CXX. But Unitarians, forced as they are by the above authorities to admit the genuineness of this palmary text, still expect to come off victorious. Let it be so as you pretend, say they, let the said passage be authentic, still our cause remains antouched ; for the unity of which there is question in that seventh verse, is a unity not of essence and nature, but only of will and consent, an unity like unto that which Christ asked for his disciples, in St. John xvii, saying, “ that they all may be one as thou art in me and I in thee, that they also may be one in us;" but Christ assuredly did not ask here a unity of essence and nature with the Father, of which they were incapable, but only a unity of charity and concord, therefore Christ himself had no other unity with the Father than that of charity and concord.

To this we answer that Christ did not ask for his disciples the unity of nature, but the unity of charity and concord, of which only they were capable, and that the particle as does not always import a perfect equality, but any similitude or likeness whatsoever, as it is clear from this passage, Matth. v. 48. “Be ye therefore, perfect as your Father in heaven is perfect."

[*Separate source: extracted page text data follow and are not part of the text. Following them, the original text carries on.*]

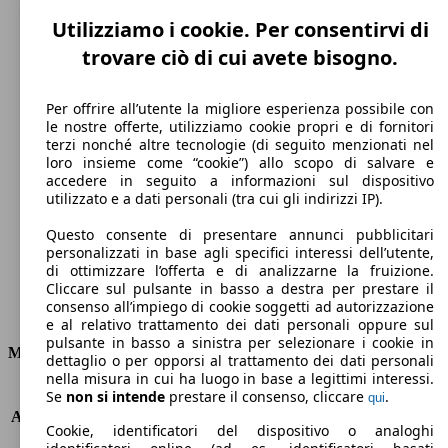
Utilizziamo i cookie. Per consentirvi di
trovare ciò di cui avete bisogno.
Per offrire all’utente la migliore esperienza possibile con
le nostre offerte, utilizziamo cookie propri e di fornitori
terzi nonché altre tecnologie (di seguito menzionati nel
220 km/h
loro insieme come “cookie”) allo scopo di salvare e
accedere in seguito a informazioni sul dispositivo
Velocità massima
utilizzato e a dati personali (tra cui gli indirizzi IP).
Questo consente di presentare annunci pubblicitari
personalizzati in base agli specifici interessi dell’utente,
di ottimizzare l’offerta e di analizzarne la fruizione.
Diesel
Cliccare sul pulsante in basso a destra per prestare il
consenso all’impiego di cookie soggetti ad autorizzazione
Carburante
e al relativo trattamento dei dati personali oppure sul
pulsante in basso a sinistra per selezionare i cookie in
Motore e Prestazioni
dettaglio o per opporsi al trattamento dei dati personali
nella misura in cui ha luogo in base a legittimi interessi.
KW (PS)
118 kW (160 PS)
Se
non si intende
prestare il consenso, cliccare
.
qui
Accelerazione (0-100 km/h)
8.2s
Cookie, identificatori del dispositivo o analoghi
Velocità massima (km/h)
220 km/h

CXXI. The Unitarian not yet satisfied, urges further, and pretends that the unity, of which the 7th verse of St. John is speaking, is nothing more than a unity of testimony, like unto that, of which direct mention is made in the 8th verse, “ And there are three that give testimony on earth ; the Spirit, and the Water, and the Blood ; and these three are one:” that is to say, one, not in essence, but in testimony ; because they equally give testimony of Christ that he is the truth. Therefore, the Father, and the Word, and the Holy Ghost are said to be one, because they conspire in one and the same testimony about Christ.

The answer will be quite easy, if we contrast the two texts with each other. The 8th verse in the Greek text runs thus, 66 x oi traño sis év cíos :And these three are into one. On the contrary, of the Father, of the Word, and of the Holy Ghost, it is said in the 7th verse, “ rij oTTOS os tgtis sv síos" and these three are one.The true and genuine meaning, therefore, of the 7th and 8th verses is pointed out by the very different wording of the texts, and can be no other than this: there are six that give testimony to Christ that he is the Son of God and the true Messiah: three in Heaven, and three upon earth. In heaven the Father, the Word, and the Holy Ghost, and these three, as to understanding, essence, and testimony are one; three on earth, viz: the water of baptism which washes away sins; the Blood, which was shed in the passion of Christ, and by which the world was redeemed; and the gifts of the Holy Ghost, which were so abundantly communicated to the faithful: and these three witnesses are one thing, as to the perfect concord of their testimony.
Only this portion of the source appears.